§ **Exercise material**:
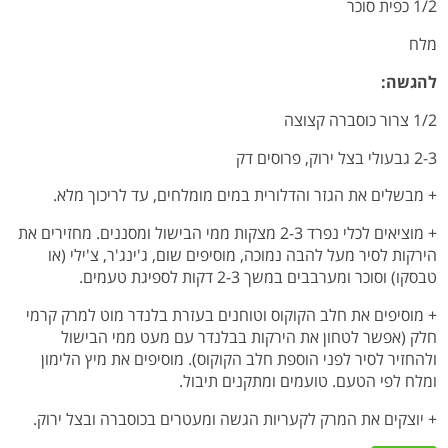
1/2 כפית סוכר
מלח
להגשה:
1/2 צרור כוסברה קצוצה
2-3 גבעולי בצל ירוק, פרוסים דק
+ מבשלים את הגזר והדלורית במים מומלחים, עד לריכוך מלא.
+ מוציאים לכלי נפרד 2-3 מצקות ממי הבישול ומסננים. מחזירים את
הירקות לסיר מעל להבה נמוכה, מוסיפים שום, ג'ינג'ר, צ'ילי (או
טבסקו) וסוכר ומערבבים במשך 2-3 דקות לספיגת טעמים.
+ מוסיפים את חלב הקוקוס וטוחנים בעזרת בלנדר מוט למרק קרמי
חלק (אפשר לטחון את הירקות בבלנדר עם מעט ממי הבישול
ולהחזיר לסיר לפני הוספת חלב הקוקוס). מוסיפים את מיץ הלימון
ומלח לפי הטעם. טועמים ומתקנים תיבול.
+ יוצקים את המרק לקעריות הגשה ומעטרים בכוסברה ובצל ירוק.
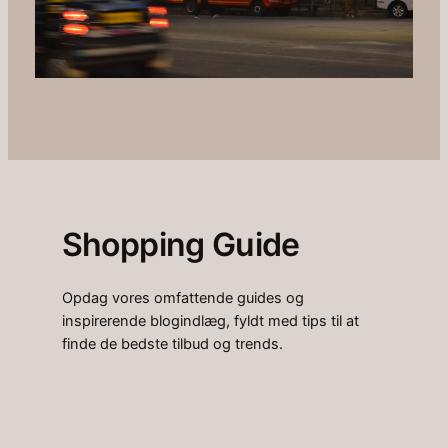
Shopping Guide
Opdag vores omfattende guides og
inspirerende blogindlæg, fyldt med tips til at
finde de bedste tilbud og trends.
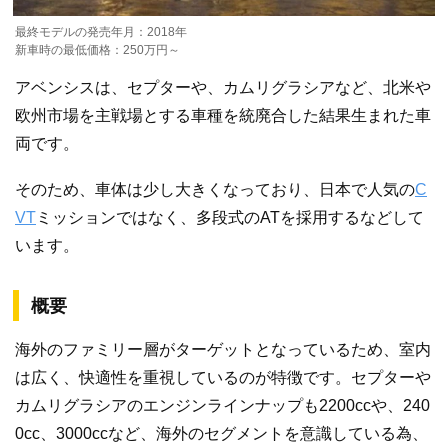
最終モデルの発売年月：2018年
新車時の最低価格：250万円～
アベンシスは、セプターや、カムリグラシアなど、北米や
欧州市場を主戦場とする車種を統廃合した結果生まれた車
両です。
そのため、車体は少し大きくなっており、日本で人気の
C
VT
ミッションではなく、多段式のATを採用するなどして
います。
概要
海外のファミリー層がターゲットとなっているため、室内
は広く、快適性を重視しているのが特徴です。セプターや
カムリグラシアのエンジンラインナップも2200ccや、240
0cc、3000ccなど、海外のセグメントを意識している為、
---
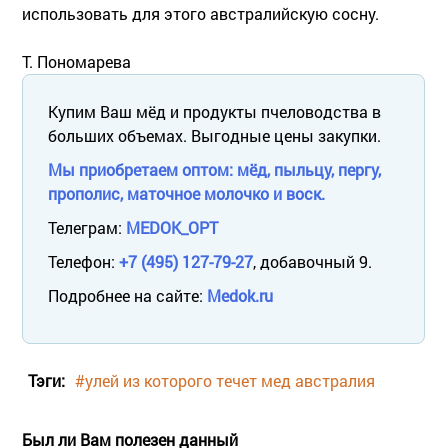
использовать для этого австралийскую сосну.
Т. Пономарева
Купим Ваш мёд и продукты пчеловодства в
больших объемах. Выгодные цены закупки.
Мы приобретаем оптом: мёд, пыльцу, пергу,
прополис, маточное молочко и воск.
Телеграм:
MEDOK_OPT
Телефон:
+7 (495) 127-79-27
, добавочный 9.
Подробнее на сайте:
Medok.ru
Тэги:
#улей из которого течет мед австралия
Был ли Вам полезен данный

§ **Activity**: In the records above, everything from the line with "inspirerende blogindlæg, fyldt" down to the line with "0cc、3000ccなど、海外のセグメントを意識している為、" is to be set down exactly, both ends included, with no pictures and no other lines.

§ **Task result**:
inspirerende blogindlæg, fyldt med tips til at
finde de bedste tilbud og trends.
最終モデルの発売年月：2018年
新車時の最低価格：250万円～
アベンシスは、セプターや、カムリグラシアなど、北米や
欧州市場を主戦場とする車種を統廃合した結果生まれた車
両です。
そのため、車体は少し大きくなっており、日本で人気の
C
VT
ミッションではなく、多段式のATを採用するなどして
います。
概要
海外のファミリー層がターゲットとなっているため、室内
は広く、快適性を重視しているのが特徴です。セプターや
カムリグラシアのエンジンラインナップも2200ccや、240
0cc、3000ccなど、海外のセグメントを意識している為、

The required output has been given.